Federal Minister for Information and Postal Service (caretaker)
- In office 2 April 2013 – 7 June 2013
- President: Asif Ali Zardari
- Prime Minister: Mir Hazar Khan Khoso (caretaker)

Personal details
- Born: 14 October 1948 Punjab, Pakistan
- Died: 21 July 2021 (aged 72) Lahore, Punjab, Pakistan
- Parent: Hameed Nizami (father);

= Arif Nizami =

Pakistani journalist (1948–2021)

Arif Nizami (Punjabi, ; 14 October 1948 – 21 July 2021) was a Pakistani journalist and caretaker federal minister who was the founder of the Pakistan Today.

Previously, he had been an editor of The Nation and had served as Minister of Information and Postal Service in the Khoso caretaker ministry.

In March 2023, he was posthumously awarded the Hilal-i-Imtiaz by the President of Pakistan for his contribution to the field of journalism.

==Early life==
Arif Nizami was born in 1948 grown up in Lahore to a legendary journalist Hameed Nizami.

==Career==
Arif left The Nation and Nawa-i-Waqt in 2009 due to personal disagreements with his uncle, the late Majid Nizami who was the managing director and Chief Executive at the family-owned newspapers at that time, whereas Arif Nizami was a part-owner and a director of the company.

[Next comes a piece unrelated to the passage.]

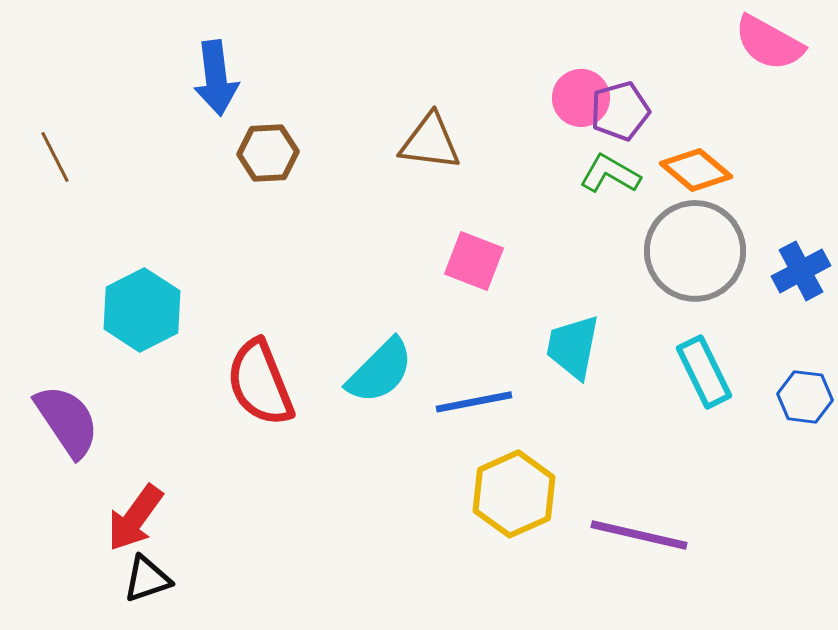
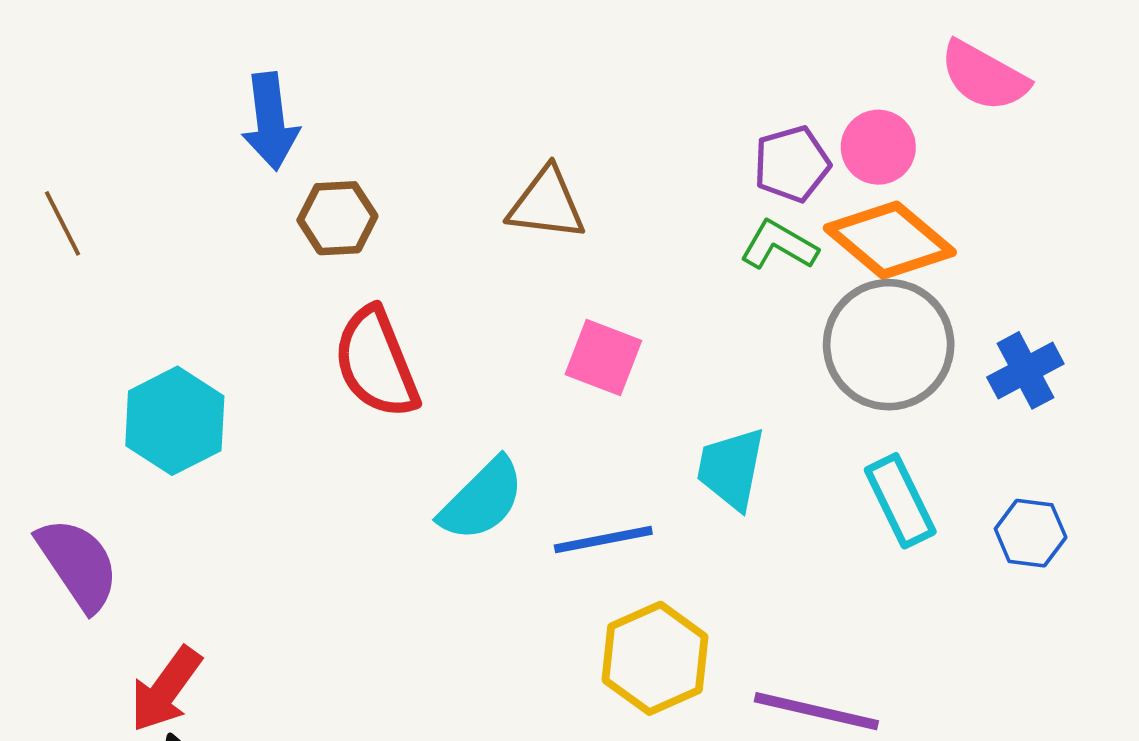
pink circle: (581, 98) -> (878, 147), moved
orange diamond: (696, 170) -> (890, 240), size x1.4
red semicircle: (260, 383) -> (376, 363), moved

In 2010, he founded Pakistan Today newspaper and served as editor of the newspaper.

In 2013, he was made caretaker federal minister for Information and Postal Service.

In 2015, Arif Nizami became CEO of Channel 24. He was also the host of a political talk show "Debate News Analysis". Arif Nizami is also known for previously hosting a current affairs show on Samaa TV. He was also a guest in 92 News Talk Show program "Ho Kya Raha Hai".

== Death ==
Arif Nizami died on Wednesday 21 July 2021 at the age of 72. Arif Nizami had suffered from a heart attack around 1 July and was admitted to a private hospital in Lahore.